** Task goal **
Filter this listing down to the lines that contain the word "células", and copy them.

** Provided data **

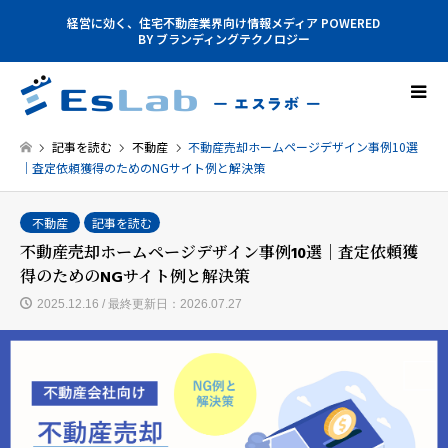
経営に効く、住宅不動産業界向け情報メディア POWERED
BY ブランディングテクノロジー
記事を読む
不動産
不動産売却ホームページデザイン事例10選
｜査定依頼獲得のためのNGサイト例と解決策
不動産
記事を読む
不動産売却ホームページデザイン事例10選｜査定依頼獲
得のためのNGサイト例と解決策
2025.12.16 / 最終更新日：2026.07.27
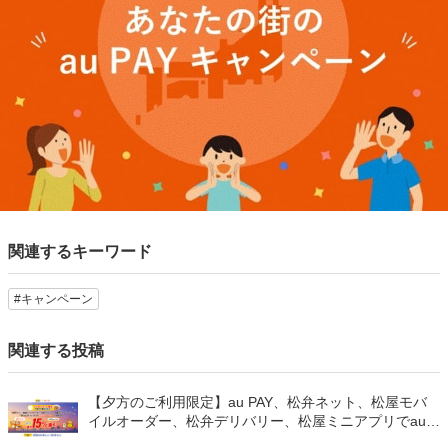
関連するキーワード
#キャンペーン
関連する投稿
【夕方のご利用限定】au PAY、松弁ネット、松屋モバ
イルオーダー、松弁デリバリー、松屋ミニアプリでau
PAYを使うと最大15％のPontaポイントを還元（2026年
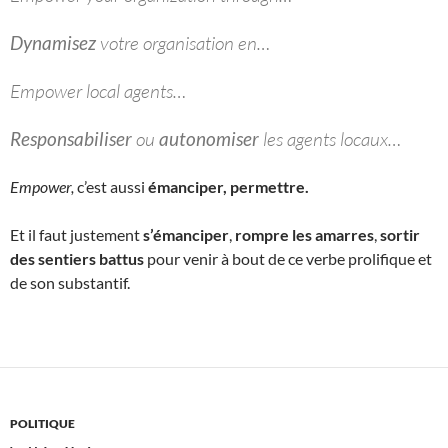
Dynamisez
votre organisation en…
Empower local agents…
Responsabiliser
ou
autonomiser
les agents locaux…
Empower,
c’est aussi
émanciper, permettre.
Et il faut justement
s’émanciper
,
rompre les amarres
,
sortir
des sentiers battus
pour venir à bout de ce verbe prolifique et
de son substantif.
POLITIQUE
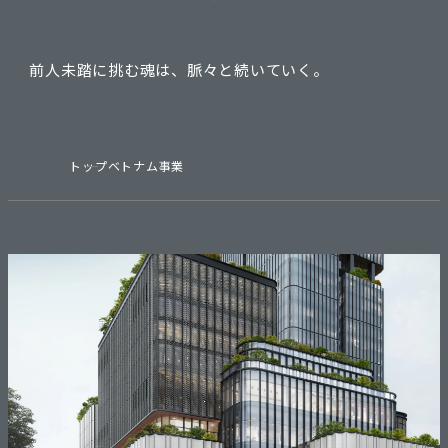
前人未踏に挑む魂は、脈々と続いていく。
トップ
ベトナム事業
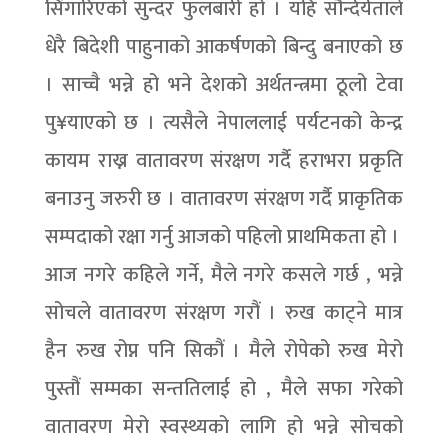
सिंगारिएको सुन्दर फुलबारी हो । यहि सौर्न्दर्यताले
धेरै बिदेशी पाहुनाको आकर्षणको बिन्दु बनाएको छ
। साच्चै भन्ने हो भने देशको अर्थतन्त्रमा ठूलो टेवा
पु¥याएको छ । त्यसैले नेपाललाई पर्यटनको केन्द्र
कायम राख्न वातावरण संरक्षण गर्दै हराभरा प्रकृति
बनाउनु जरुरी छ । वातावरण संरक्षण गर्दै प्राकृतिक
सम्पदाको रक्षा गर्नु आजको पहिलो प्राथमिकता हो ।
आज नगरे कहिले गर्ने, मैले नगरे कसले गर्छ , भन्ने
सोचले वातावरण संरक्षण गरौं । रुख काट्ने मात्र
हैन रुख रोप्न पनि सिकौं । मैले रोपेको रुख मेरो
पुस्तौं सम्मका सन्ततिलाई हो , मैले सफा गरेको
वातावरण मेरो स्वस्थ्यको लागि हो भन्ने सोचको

* * *

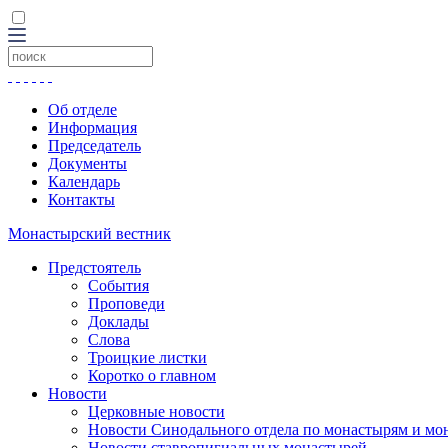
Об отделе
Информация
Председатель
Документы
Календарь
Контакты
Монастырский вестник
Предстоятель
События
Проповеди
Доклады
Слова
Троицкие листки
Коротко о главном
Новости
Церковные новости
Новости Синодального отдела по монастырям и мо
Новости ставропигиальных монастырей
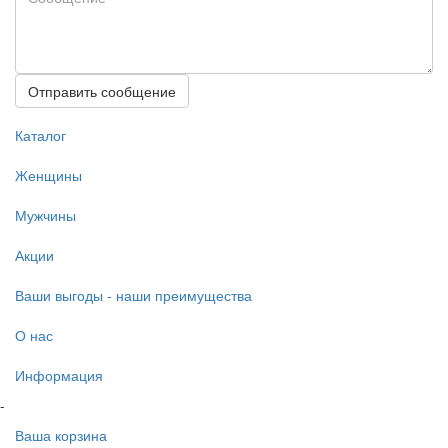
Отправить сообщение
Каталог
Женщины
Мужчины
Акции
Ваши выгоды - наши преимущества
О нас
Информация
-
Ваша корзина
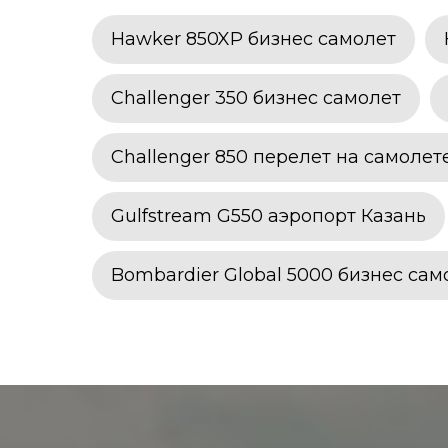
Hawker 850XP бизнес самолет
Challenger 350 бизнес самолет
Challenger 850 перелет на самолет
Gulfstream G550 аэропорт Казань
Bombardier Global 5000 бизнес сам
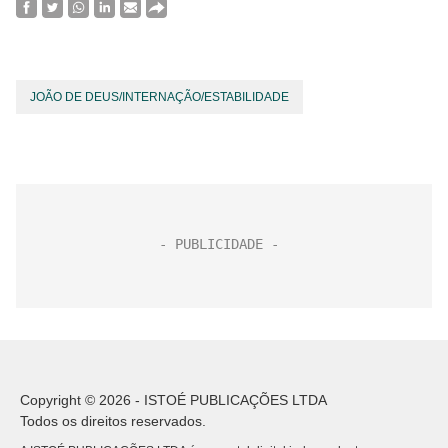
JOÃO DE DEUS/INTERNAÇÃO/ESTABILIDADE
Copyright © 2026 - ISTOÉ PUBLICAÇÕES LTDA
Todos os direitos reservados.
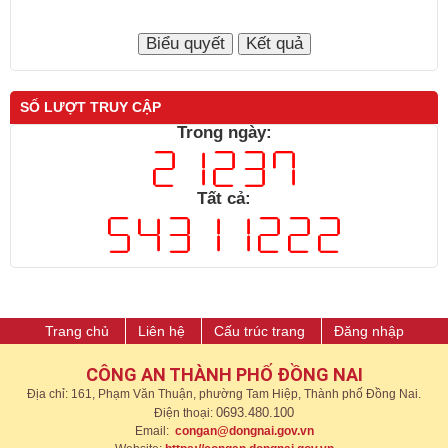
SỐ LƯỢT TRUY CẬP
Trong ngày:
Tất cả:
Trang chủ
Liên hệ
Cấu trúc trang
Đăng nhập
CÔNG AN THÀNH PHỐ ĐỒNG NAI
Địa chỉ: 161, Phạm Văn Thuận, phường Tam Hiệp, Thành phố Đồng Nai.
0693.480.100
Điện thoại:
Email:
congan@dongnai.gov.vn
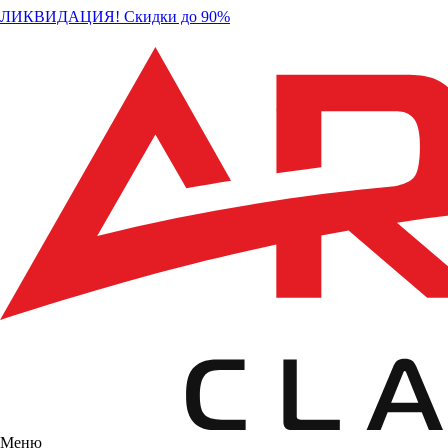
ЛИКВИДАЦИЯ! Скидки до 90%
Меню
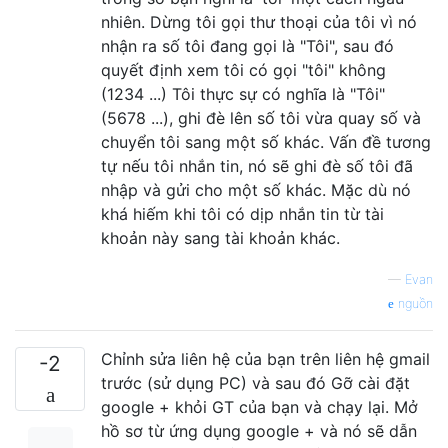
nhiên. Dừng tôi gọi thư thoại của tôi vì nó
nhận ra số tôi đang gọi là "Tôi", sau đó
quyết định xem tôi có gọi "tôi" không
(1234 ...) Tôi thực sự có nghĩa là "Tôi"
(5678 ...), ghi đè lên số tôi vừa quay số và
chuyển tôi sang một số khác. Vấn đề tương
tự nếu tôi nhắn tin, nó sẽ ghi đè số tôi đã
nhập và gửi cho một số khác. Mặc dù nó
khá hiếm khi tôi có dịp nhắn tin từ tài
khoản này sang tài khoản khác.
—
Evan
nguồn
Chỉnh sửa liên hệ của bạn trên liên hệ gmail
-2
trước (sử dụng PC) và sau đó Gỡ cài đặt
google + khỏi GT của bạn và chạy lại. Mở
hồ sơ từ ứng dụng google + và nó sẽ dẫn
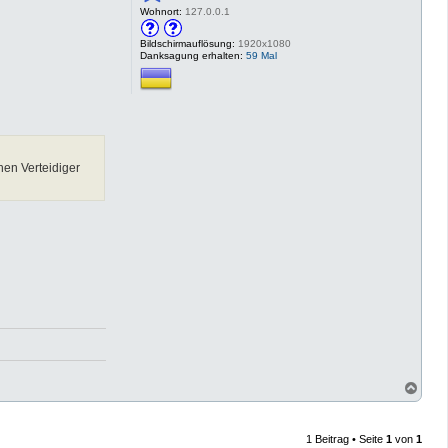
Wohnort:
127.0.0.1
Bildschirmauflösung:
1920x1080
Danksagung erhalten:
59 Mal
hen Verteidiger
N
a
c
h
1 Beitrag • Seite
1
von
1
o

--

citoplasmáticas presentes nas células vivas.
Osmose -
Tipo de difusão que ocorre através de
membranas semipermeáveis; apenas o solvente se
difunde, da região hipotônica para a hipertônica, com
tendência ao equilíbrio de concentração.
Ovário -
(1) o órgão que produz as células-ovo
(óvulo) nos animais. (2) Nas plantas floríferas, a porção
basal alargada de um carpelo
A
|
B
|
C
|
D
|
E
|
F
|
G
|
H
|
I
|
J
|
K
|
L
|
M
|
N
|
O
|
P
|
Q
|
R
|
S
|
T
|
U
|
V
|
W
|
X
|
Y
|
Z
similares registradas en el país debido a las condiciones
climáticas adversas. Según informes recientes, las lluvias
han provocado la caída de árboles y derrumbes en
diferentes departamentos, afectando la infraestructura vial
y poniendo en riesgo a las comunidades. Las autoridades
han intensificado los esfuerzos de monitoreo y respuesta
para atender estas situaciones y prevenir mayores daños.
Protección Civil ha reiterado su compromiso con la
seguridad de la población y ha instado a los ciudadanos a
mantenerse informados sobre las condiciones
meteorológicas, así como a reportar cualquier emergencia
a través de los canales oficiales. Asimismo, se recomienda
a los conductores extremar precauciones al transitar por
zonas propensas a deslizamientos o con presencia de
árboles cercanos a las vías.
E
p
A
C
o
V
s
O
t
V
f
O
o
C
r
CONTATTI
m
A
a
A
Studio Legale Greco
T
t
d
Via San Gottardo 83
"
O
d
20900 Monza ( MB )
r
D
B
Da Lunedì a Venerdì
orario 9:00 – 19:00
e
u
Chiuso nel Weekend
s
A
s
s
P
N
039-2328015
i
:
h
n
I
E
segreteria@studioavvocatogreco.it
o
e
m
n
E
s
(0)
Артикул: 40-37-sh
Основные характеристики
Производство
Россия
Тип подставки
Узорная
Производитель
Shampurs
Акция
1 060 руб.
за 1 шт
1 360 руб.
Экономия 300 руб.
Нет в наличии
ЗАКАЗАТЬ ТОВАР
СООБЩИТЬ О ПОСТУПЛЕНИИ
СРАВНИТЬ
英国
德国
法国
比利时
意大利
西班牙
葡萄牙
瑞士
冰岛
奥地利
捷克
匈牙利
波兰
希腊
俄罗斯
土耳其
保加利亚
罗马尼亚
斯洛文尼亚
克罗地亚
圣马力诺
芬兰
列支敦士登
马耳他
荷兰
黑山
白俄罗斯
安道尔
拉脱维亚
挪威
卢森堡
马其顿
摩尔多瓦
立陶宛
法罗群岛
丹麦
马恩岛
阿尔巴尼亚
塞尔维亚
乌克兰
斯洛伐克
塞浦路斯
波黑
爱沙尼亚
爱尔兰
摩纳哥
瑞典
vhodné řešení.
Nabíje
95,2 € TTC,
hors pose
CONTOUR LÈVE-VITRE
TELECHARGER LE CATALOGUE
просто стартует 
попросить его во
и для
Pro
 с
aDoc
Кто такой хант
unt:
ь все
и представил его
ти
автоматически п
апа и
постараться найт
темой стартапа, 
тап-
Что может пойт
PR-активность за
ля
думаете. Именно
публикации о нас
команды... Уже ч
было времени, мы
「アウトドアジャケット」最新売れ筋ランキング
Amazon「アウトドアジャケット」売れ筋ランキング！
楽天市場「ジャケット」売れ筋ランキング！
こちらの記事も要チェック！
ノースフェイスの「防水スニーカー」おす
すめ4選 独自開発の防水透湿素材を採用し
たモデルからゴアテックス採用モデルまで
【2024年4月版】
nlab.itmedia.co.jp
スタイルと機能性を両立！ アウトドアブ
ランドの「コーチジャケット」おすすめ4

** Exercise answer **
citoplasmáticas presentes nas células vivas.
(1) o órgão que produz as células-ovo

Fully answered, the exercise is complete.